The fuel cells are stacked and interleaved with interconnect plates which distribute gases to the electrode surfaces and which act as current collectors. Contact pastes are used to bond the electrode to an interconnect and must therefore be electrically conductive. In U.S. Pat. No. 6,420,064, a cathode contact layer comprised of lanthanum cobaltate is disclosed.
Lanthanum cobaltate (“LC”), also known as lanthanum cobaltite, is a perovskite, which is a well-known class of mineral oxides characterized by a cubic or orthorhombic crystalline structure. Perovskites may be described by the formula ABO3, where A represents divalent and/or trivalent ions and B represents trivalent and/or tetravalent ions, while the O atom is the oxygen ion. The divalent, trivalent and tetravalent ions may include La3+, Sm3+, Sr2+, Ca2+, Co3+, Ni3+, Fe3+, Cr3+, Mn3+ or Mn4+ amongst others. In cubic perovskites, this ABO3 structure in a general sense can be thought of as face centered cubic (FCC) lattice with A atoms at the corners and the O atoms on the faces. The B atom is located at the center of the lattice.
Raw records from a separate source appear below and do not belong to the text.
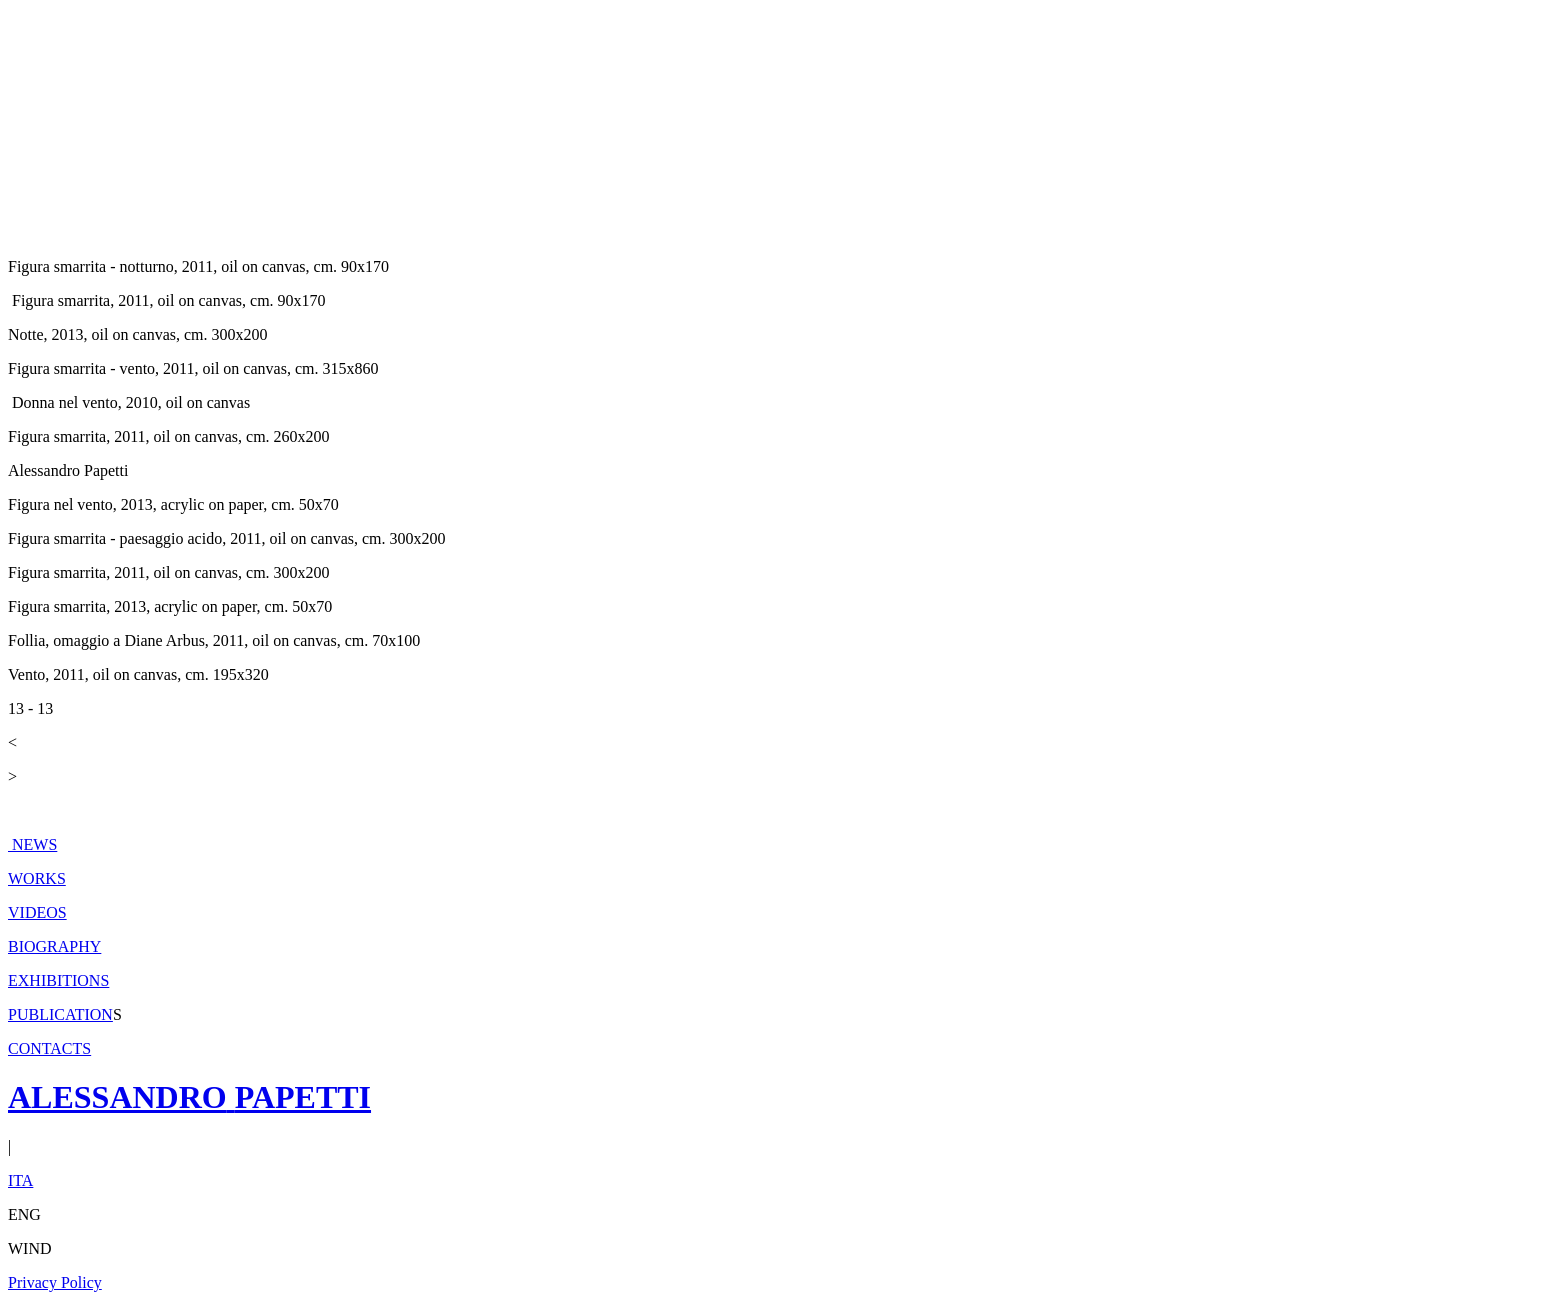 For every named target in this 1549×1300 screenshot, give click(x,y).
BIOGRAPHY (54, 946)
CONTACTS (49, 1048)
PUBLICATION (60, 1014)
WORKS (37, 878)
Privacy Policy (55, 1282)
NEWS (32, 844)
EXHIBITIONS (58, 980)
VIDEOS (37, 912) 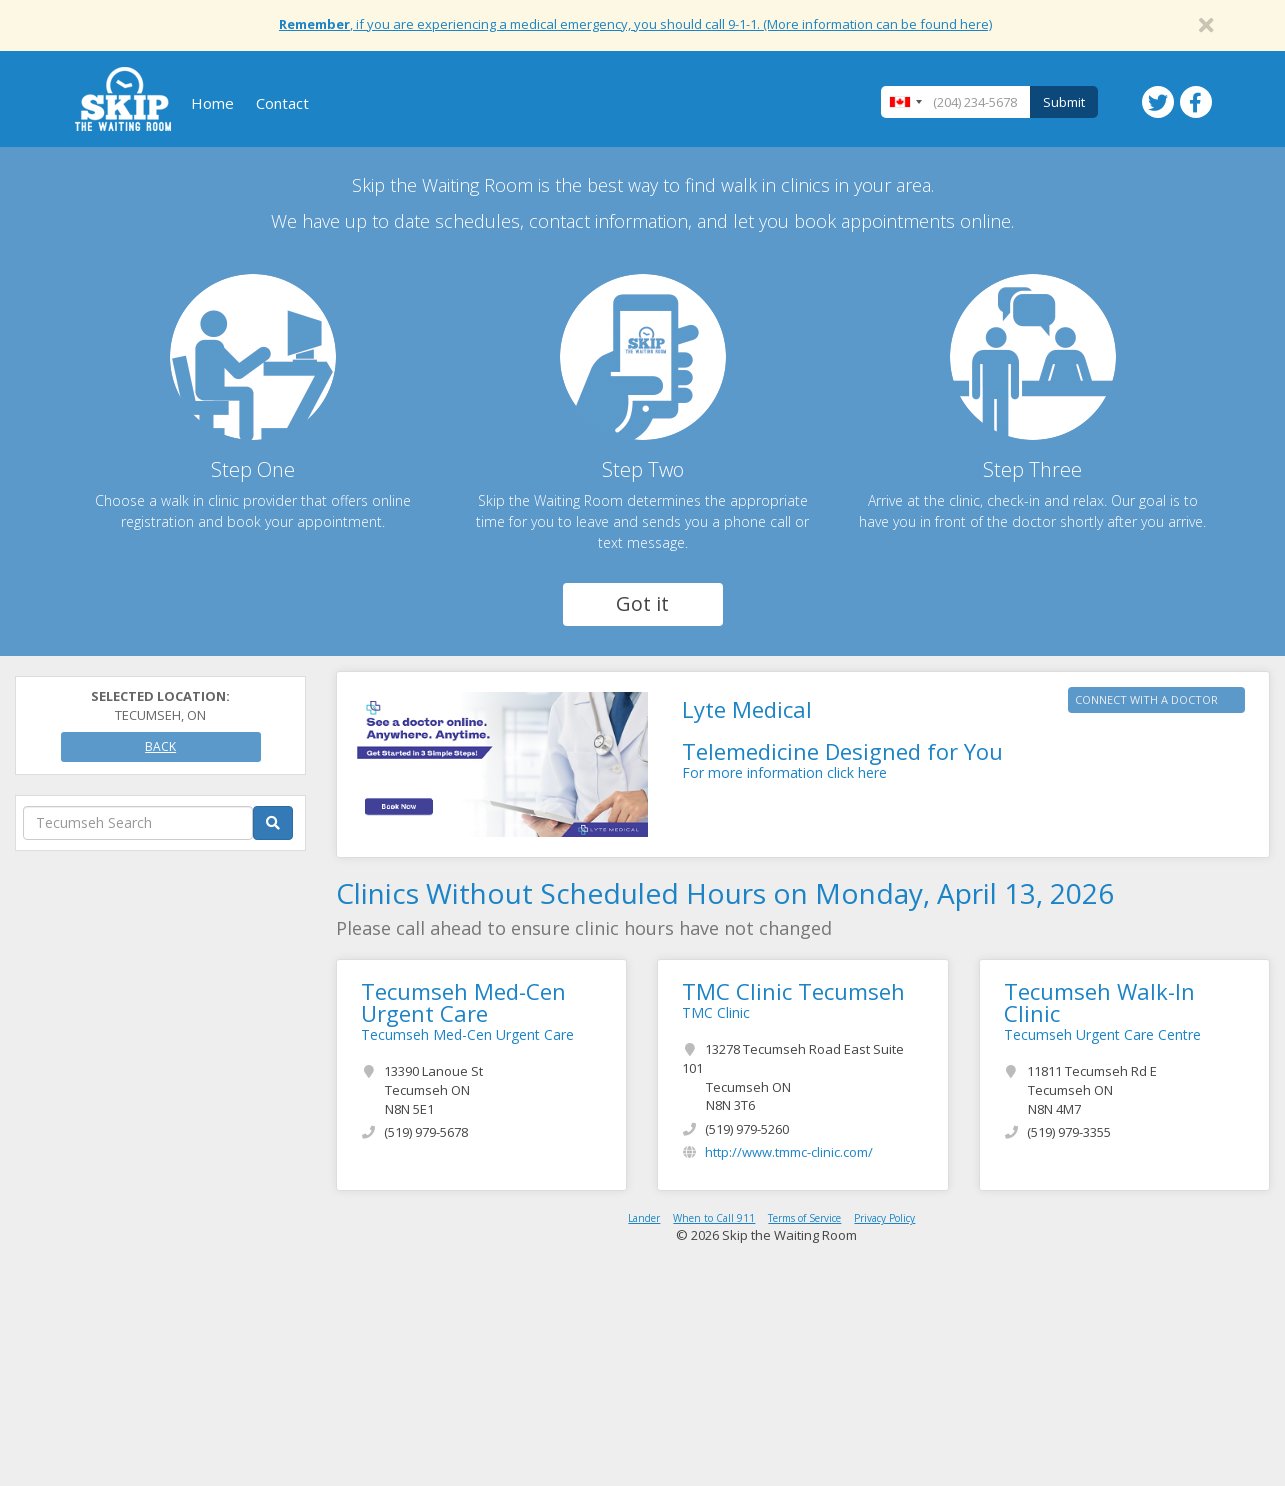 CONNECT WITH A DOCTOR (1146, 699)
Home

Some perovskites such as LC are reasonably good electrical conductors. However, as a contact paste in a Ni—YSZ anode-supported SOFCs, LC suffers from one significant disadvantage. If sintered, its coefficient of thermal expansion is significantly greater than that of the bulk cell. Consequently, thermal cycling of the fuel cell results in large thermal stresses and the contact paste may break away from the cell and interconnect resulting in poor electrical contact.
In some cases, contact paste materials which display better interface performance with the cell can have poor interface performance with the interconnect.
Therefore, there is a need in the art for fuel cells having an improved contact paste with a multilayer design which is electrically conductive and which mitigates the difficulties in the prior art.